WHAT THIS TASK INVOLVES – Set down exactly the lines of the listing below that begin at the one containing "ieke specificaties een" and end at the last line, both included.
━━━━━ SUPPLIED INFORMATION
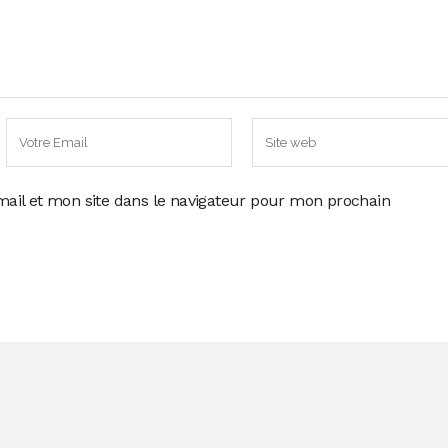
ail et mon site dans le navigateur pour mon prochain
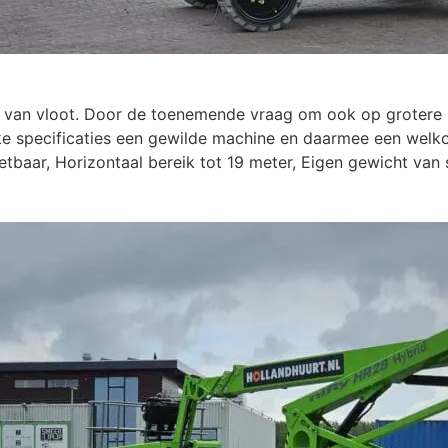
tie van vloot. Door de toenemende vraag om ook op grotere 
ieke specificaties een gewilde machine en daarmee een welk
zetbaar, Horizontaal bereik tot 19 meter, Eigen gewicht va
━━━━━━━━━━
RESPONSE AREA –
ieke specificaties een gewilde machine en daarmee een welk
zetbaar, Horizontaal bereik tot 19 meter, Eigen gewicht va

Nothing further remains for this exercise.